I didn’t get it from her.
“It’s just awful what my sisters go though,” she told me. “I just hate it.”
She told me about one fellow sister who in her fifties had gone from gentle and loving to anxious and even aggressive. It occurred to me that Alzheimer’s was a terrible disease if it could, literally, make a nun aggressive.
She talked about another nun who got confused while driving and ended up in the wrong lane. She hit a parked car. Fortunately, no one was injured, but it was left to her sisters to tell her it was no longer safe to her to drive. That did not go well.
She told me about the financial issues involved in caring for members of their community with Alzheimer’s and related dementias. I grew up Catholic, but this was something I had never thought about. The mean age of nuns is increasing, and this is creating an issue in providing adequate care for older nuns who might have significant health care needs.

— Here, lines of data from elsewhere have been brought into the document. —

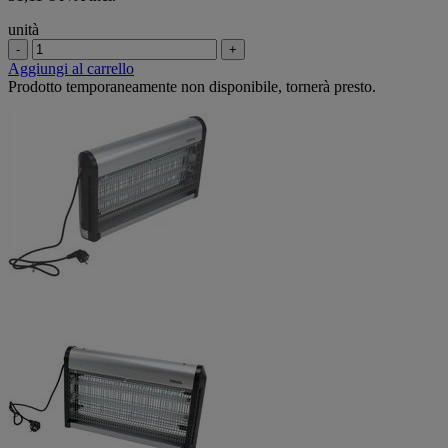
unità
-
+
Aggiungi al carrello
Prodotto temporaneamente non disponibile, tornerà presto.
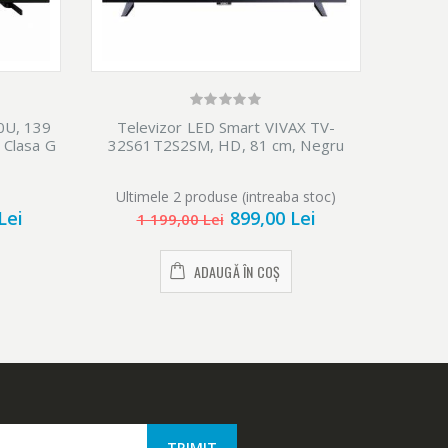
0U, 139
Televizor LED Smart VIVAX TV-
Televi
 Clasa G
32S61T2S2SM, HD, 81 cm, Negru
Ultimele 2 produse (intreaba stoc)
Ulti
Lei
899,00 Lei
1 199,00 Lei
ADAUGĂ ÎN COȘ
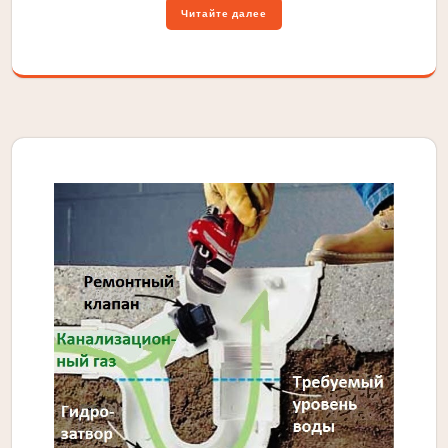
Читайте далее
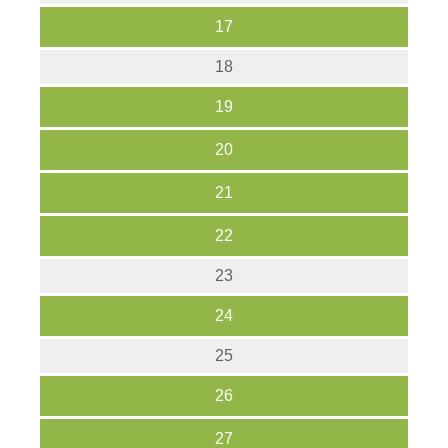
17
18
19
20
21
22
23
24
25
26
27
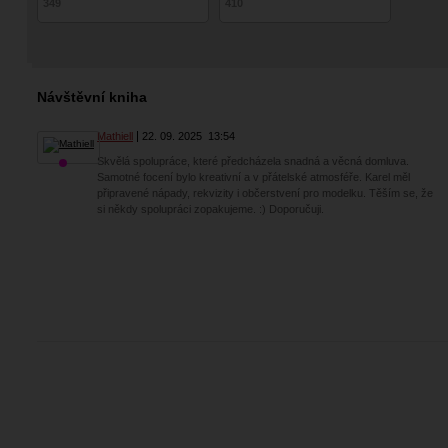
349
410
Návštěvní kniha
Mathiell
22. 09. 2025
13:54
Skvělá spolupráce, které předcházela snadná a věcná domluva.
Samotné focení bylo kreativní a v přátelské atmosféře. Karel měl
připravené nápady, rekvizity i občerstvení pro modelku. Těším se, že
si někdy spolupráci zopakujeme. :) Doporučuji.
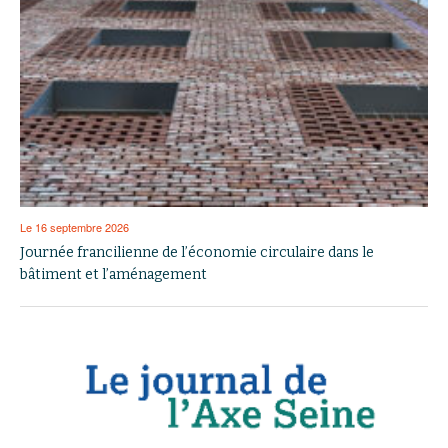
Le 16 septembre 2026
Journée francilienne de l’économie circulaire dans le
bâtiment et l’aménagement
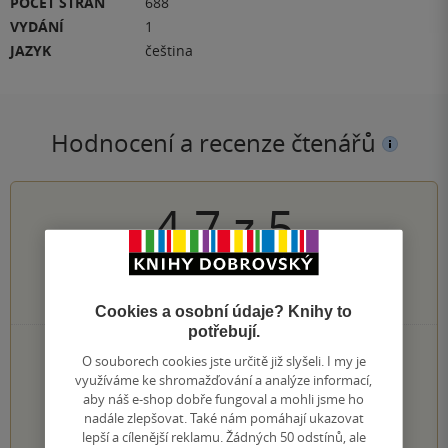
POČET STRAN
688
VYDÁNÍ
1
JAZYK
čeština
Hodnocení a recenze čtenářů
4.7
z
5
342
hodnocení čtenářů
Cookies a osobní údaje? Knihy to
potřebují.
264×
5 hvězdiček
O souborech cookies jste určitě již slyšeli. I my je
65×
4 hvězdičky
využíváme ke shromažďování a analýze informací,
13×
3 hvězdičky
aby náš e-shop dobře fungoval a mohli jsme ho
0×
2 hvězdičky
nadále zlepšovat. Také nám pomáhají ukazovat
0×
1 hvezdička
lepší a cílenější reklamu. Žádných 50 odstínů, ale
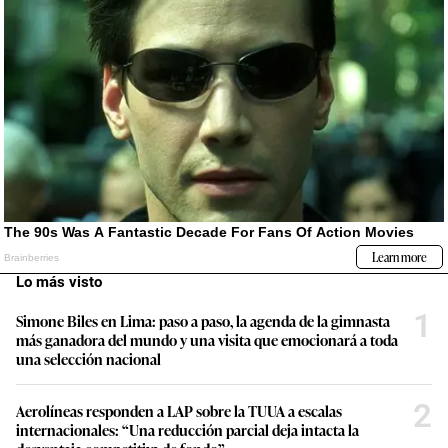
Lo más visto
1
Simone Biles en Lima: paso a paso, la agenda de la gimnasta
más ganadora del mundo y una visita que emocionará a toda
una selección nacional
2
Aerolíneas responden a LAP sobre la TUUA a escalas
internacionales: “Una reducción parcial deja intacta la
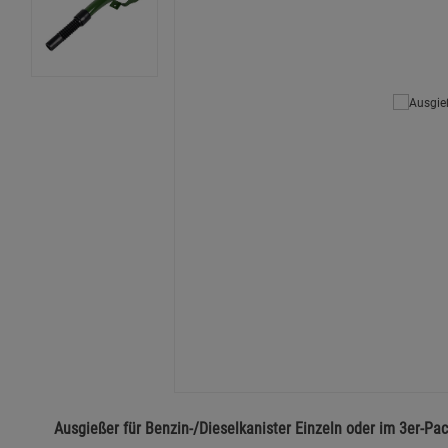
Ausgießer für Benzin-/Dieselkanister Einzeln oder im 3er-Pa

I thought about my conversation with her all day.
I knew that nuns were obviously not immune to Alzheimer’s and other dementias. In fact, there’s a whole book devoted to topic called Aging with Grace (by David Snowden), which focuses on an Alzheimer’s study that uses nuns as participants.
It’s just that maybe I thought a nun would tell me that God has a plan…or that there was a reason for all suffering…or that somehow Alzheimer’s wasn’t that bad. In a way, she made the disease seem worse. I mean, if a nun says she hates something, that something must be pretty horrible.
Yet, a part of what she was talking about impressed me. Here was a family that was there for its own. Women, most of whom had never married or had children, were relying on each other in sickness and in health. And, in many ways, they were caring for each other in ways I don’t always see in biological families.
I may not be ready to run away from home and join a convent, but I was impressed with the sense of community she described. In fact, she and several of her sisters had come to listen to speak because they wanted to learn more about Alzheimer’s.
It occurred to me that she despised Alzheimer’s so much because she loved her sisters so much. It broke my heart as much as any person journeying through this disease with their parent or any woman navigating it with her spouse. Family is family.
She didn’t tell me that we needed to pray about Alzheimer’s, although I’m sure she would not argue with prayer. She told me that we need to raise more money for research for a cure. She said that we needed to do more education on the disease. I liked her a lot. I liked her so much that I offered to come to the convent and do a seminar on dementia care.
I gave her my business card, and I really hope she contacts me.